Sunday, December 2, 2007

Thing 23!! Nearly the end...for now

I liked the image generated for the last entry in the training blog. Very amusing and clever, particularly as I am doing this work on Dec 3rd.

I have very much enjoyed this program and would like to say thanks for all of the hard work that has gone into creating it for us and supporting it...along with all of our questions and glitches.

I feel that there will be several things that will be taken up very quickly in our library service..(that means in the new year!). RSS feeds, Bloglines, librarything are just some of the things that I see being implemented. This assumes that I can persuade others, if they don't already agree. Also, wiki approaches for information that we can all use to keep infromation relevant and current.

CHRLC is launching a new web site in the new year. I hope it has been set up with enough flexibility that various of these things can be incorporated into it.

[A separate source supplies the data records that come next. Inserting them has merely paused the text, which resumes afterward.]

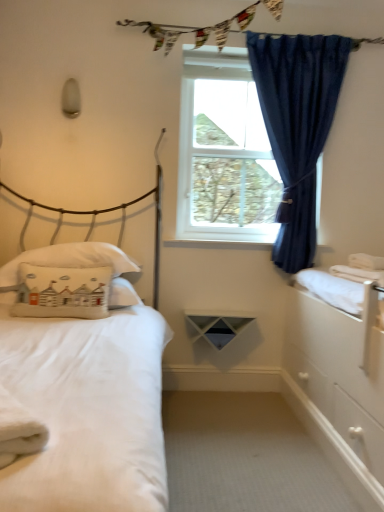 You are a GUI agent. You are given a task and a screenshot of the screen. Output one action in this format:
    pyautogui.click(x=<x>, y=<y>)
    Task: Click on the empty space that is ontop of textured fabric clothesline at upper center
    
    Given the screenshot: What is the action you would take?
    pyautogui.click(x=246, y=20) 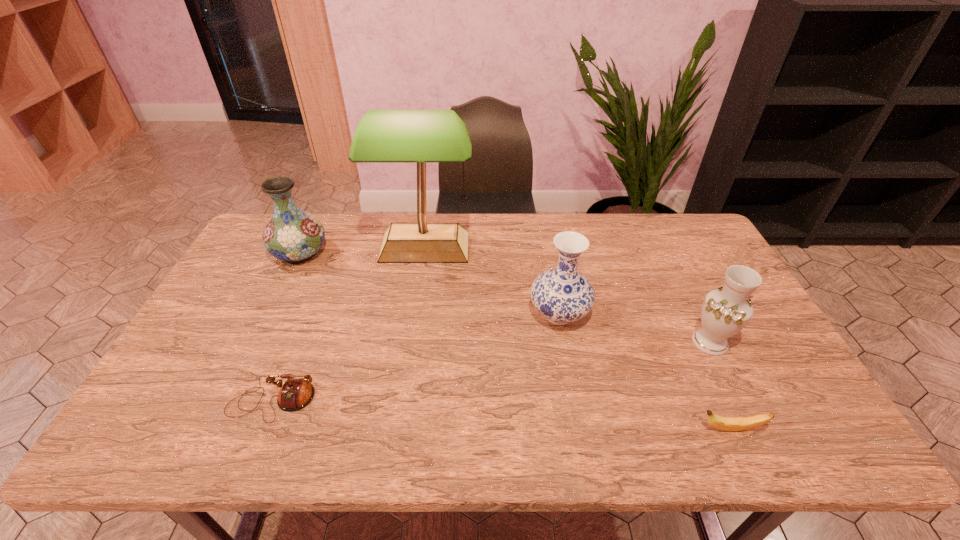 You are a GUI agent. You are given a task and a screenshot of the screen. Output one action in this format:
    pyautogui.click(x=<x>, y=<y>)
    Task: Click on the tallest object
    The image size is (960, 540).
    Given the screenshot: What is the action you would take?
    pyautogui.click(x=421, y=136)

Locate an element on the screen. table lamp is located at coordinates (421, 136).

I know I will use many of these web 2.0 services personally from now on and that I will be showing people I know personally how to use them.

I have made a commitment in my annual review to conduct some internet/computer training with patrons, in very small groups, and I can see that I will be using the things learned in those.

I very much enjoyed the approach of the training. training doesn't have to be should be fun and relevant. Bring on libraries 2.0.

Thankyou once again.

Made my blog link work on fav blogs page

Finally made my link seem right on the Favourite Blogs part of the pbwiki sandbox. I included my blog under the Victorian Public Libraries(Australia)title, in the CHRLC section.

I'm nearly finished this learning 2.0 program now!

Flicka fun and mash ups...oops

I realised when looking back over the web 2.0 course that somehow I had missed doing these fun activities from #6. So, I thought I had better go and catch up.

Yahoo-Flicka-Wikipedia-Weathermap has a terrible name, but is a great mashup. You nominate a city, see photos from there, short snippets from wikipedia about there and a map, all on one page. I have it currently set on London. I can see this as a great way to entice kids to find out a bit about places. I'm going back to see what Melbourne and New York look like. I found out about this mashup from the MashupAwards site, which I have linked into my blogroll.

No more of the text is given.